Co-immunoprecipitation of the interaction between S100A4 and the receptor for advanced glycation end products (RAGE) in the retina. Retinal tissue homogenates were immunoprecipitated using an antibody against S100A4 and normal rabbit IgG as a control antibody. The relative abundance of RAGE in the S100A4 immunoprecipitates was determined by western blotting. The level of S100A4 in the immunoprecipitated samples was used as an indicator of loading. Each experiment was repeated 3X with fresh samples (n = 4). *The difference between the two means was statistically significant at the 5% level. IP = immunoprecipitation, IB = immunoblotting, C = control, D = diabetic, IgG = normal rabbit IgG control antibody, Lysate = retinal tissue lysate.

Figure 7

Human retinal microvascular endothelial cells were left untreated (C) or treated with tumor necrosis factor-α (TNF-α) for 6 days.
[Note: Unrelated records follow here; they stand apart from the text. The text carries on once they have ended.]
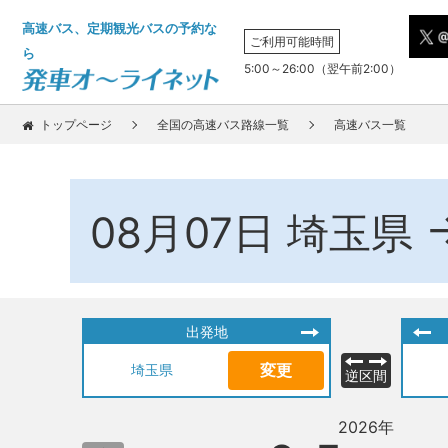
高速バス、定期観光バスの予約な
ご利用可能時間
ら
5:00～26:00（翌午前2:00）
トップページ
全国の高速バス路線一覧
高速バス一覧
08月07日
埼玉県
出発地
変更
埼玉県
逆区間
2026年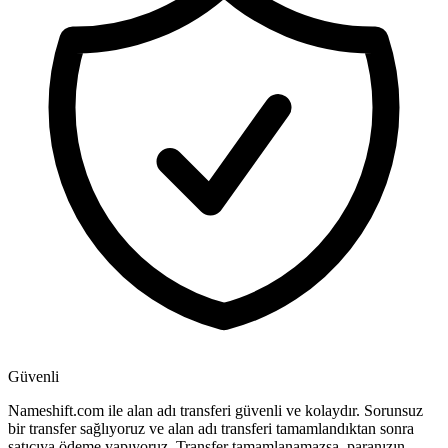
Güvenli
Nameshift.com ile alan adı transferi güvenli ve kolaydır. Sorunsuz
bir transfer sağlıyoruz ve alan adı transferi tamamlandıktan sonra
satıcıya ödeme yapıyoruz. Transfer tamamlanamazsa, paranızın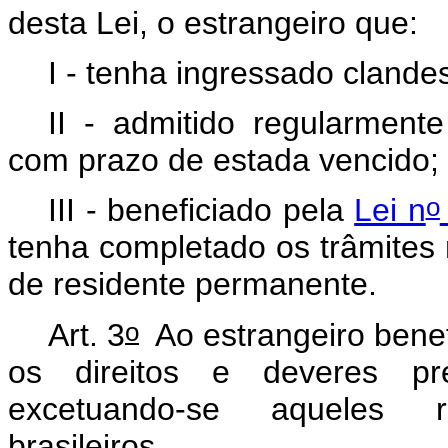
desta Lei, o estrangeiro que:
I - tenha ingressado clandes
II - admitido regularmente
com prazo de estada vencido;
o
III - beneficiado pela
Lei n
tenha completado os trâmites
de residente permanente.
o
Art. 3
Ao estrangeiro benef
os direitos e deveres pre
excetuando-se aqueles r
brasileiros.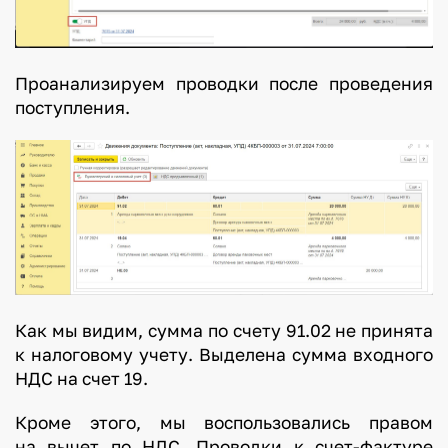
Проанализируем проводки после проведения
поступления.
Как мы видим, сумма по счету 91.02 не принята
к налоговому учету. Выделена сумма входного
НДС на счет 19.
Кроме этого, мы воспользовались правом
на вычет по НДС. Проводки к счет-фактуре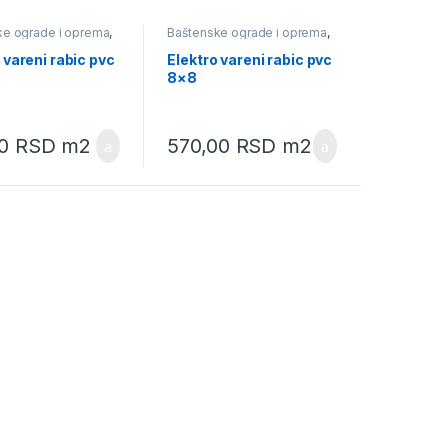
ke ograde i oprema
,
Baštenske ograde i oprema
,
ki program
,
Rabic
Baštenski program
,
Rabic
pletiva
 vareni rabic pvc
Elektro vareni rabic pvc
8×8
00
RSD
m2
570,00
RSD
m2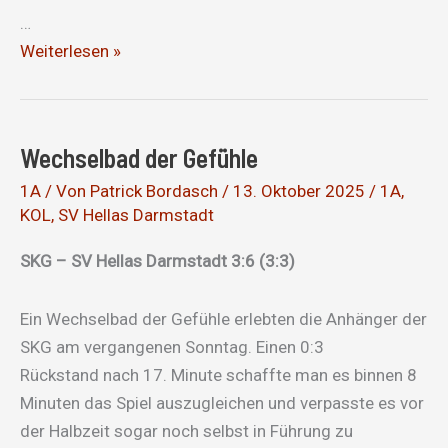
…
Verletzungspech
Weiterlesen »
und
Marc-
Kampen-
Wechselbad der Gefühle
Show
1A
/ Von
Patrick Bordasch
/
13. Oktober 2025
/
1A
,
KOL
,
SV Hellas Darmstadt
SKG – SV Hellas Darmstadt 3:6 (3:3)
Ein Wechselbad der Gefühle erlebten die Anhänger der
SKG am vergangenen Sonntag. Einen 0:3
Rückstand nach 17. Minute schaffte man es binnen 8
Minuten das Spiel auszugleichen und verpasste es vor
der Halbzeit sogar noch selbst in Führung zu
The expression levels of S100A4 and both intact and cleaved OPN were significantly increased in the TNF-α treated samples compared to the controls. Western blot is representative of three different experiments, each performed in triplicate, and bar graphs are representative of all three experiments. *The difference between the two means was statistically significant at the 5% level.